Knight Dialer

Knight Dialer

1. What is this problem about?

The Knight Dialer interview question is a combinatorial counting problem based on chess movements. A knight is placed on a standard phone keypad. From its current digit, it can jump to any digit reachable by a valid knight move. You need to find how many unique phone numbers of length $n$ can be dialed. The result should be returned modulo $10^9 + 7$.

2. Why is this asked in interviews?

Companies like Meta, Amazon, and Google use the Knight Dialer coding problem to test a candidate's ability to implement Dynamic Programming.
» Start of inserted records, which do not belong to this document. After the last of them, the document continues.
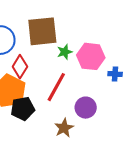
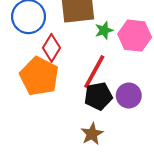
black pentagon: (23, 109) -> (98, 96), moved
brown star: (64, 128) -> (92, 134), moved

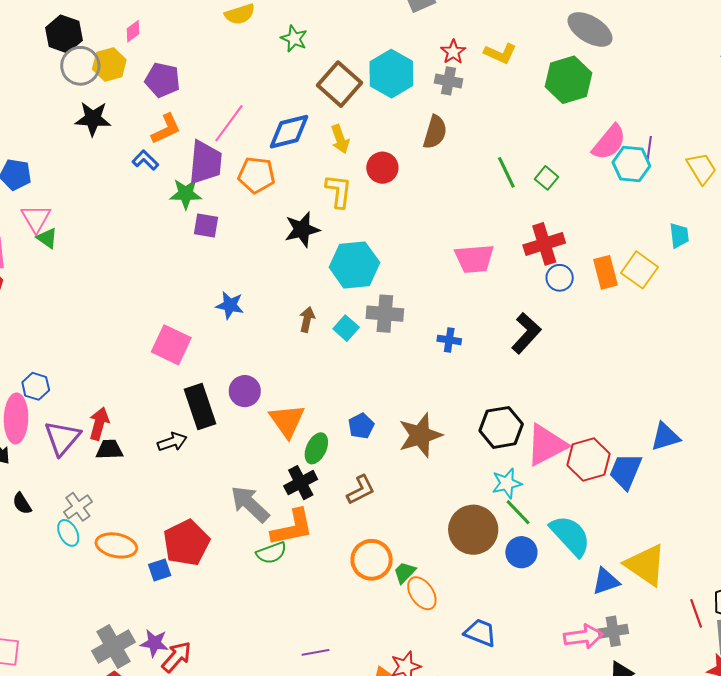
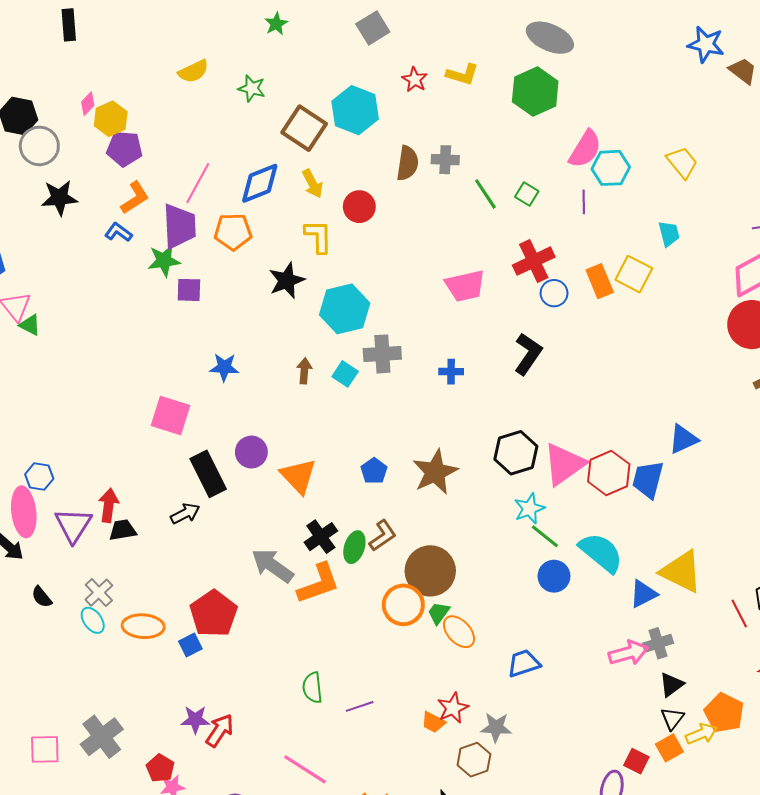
yellow hexagon: (109, 64) -> (111, 119), moved
gray cross: (449, 81) -> (445, 160), moved
purple line: (649, 148) -> (584, 202), moved
green ellipse: (316, 448) -> (354, 547), moved
brown circle: (473, 530) -> (430, 571), moved
green semicircle: (271, 553) -> (312, 688), moved, turned 112
blue trapezoid: (480, 633) -> (524, 663), turned -32
gray cross: (113, 646) -> (102, 737), moved

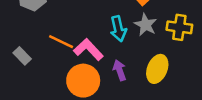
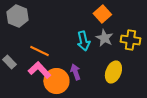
pink L-shape: (88, 49) -> (39, 70), moved
purple arrow: (120, 70) -> (75, 72), moved

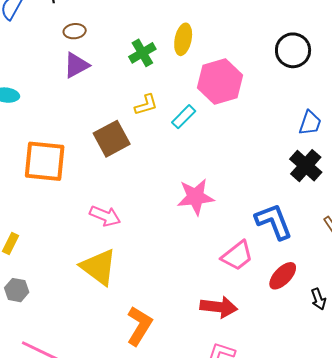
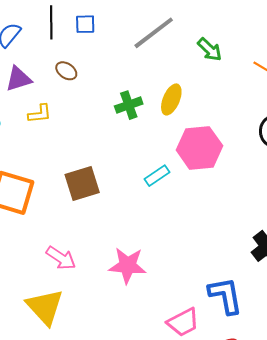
brown ellipse: (75, 31) -> (66, 71), turned 30
purple triangle: (76, 65) -> (18, 79), moved
yellow L-shape: (146, 105) -> (40, 114), moved
pink star: (196, 197) -> (128, 265), moved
It evaluates whether you can model a problem as a state machine where the number of ways to reach a digit in $k$ steps depends on the number of ways to reach its "jump-source" neighbors in $k-1$ steps.

3. Algorithmic pattern used

This problem follows the Linear Dynamic Programming (State Machine) pattern.

1. Adjacency Map: Define the possible moves for each digit (e.g., 1 can jump to 6 and 8).
2. DP State: dp[k][digit] is the number of sequences of length k ending on digit.
3. Transition: dp[k][digit] = sum(dp[k-1][neighbor]) for all neighbors that can jump to that digit.
4. Optimization: Since step $k$ only depends on $k-1$, you can use $O(1)$ space by only keeping the counts for the current and previous step.

4. Example explanation

For $n = 2$:

• To end at 1 in 2 steps, you must have started at 6 or 8.
• ways to reach 6 in 1 step: 1.
• ways to reach 8 in 1 step: 1.
• Total ways to end at 1 in 2 steps: 2 (sequences "61" and "81"). Sum this for all digits 0-9 to get the total for $n=2$.

5. Common mistakes candidates make

• Recursive TLE: Using recursion without memoization ($O(8^N)$ complexity).
• Ignoring Modulo: Failing to apply the modulo at each addition, leading to overflow for even moderate $n$.
• Digit 5: Forgetting that digit 5 has no knight moves to any other digit.

6. Interview preparation tip

This problem is a specific case of counting paths in a graph. For very large $n$ ($10^{18}$), this can be solved in $O(\log n)$ using Matrix Exponentiation. Mentioning this shows high-level mathematical and algorithmic depth.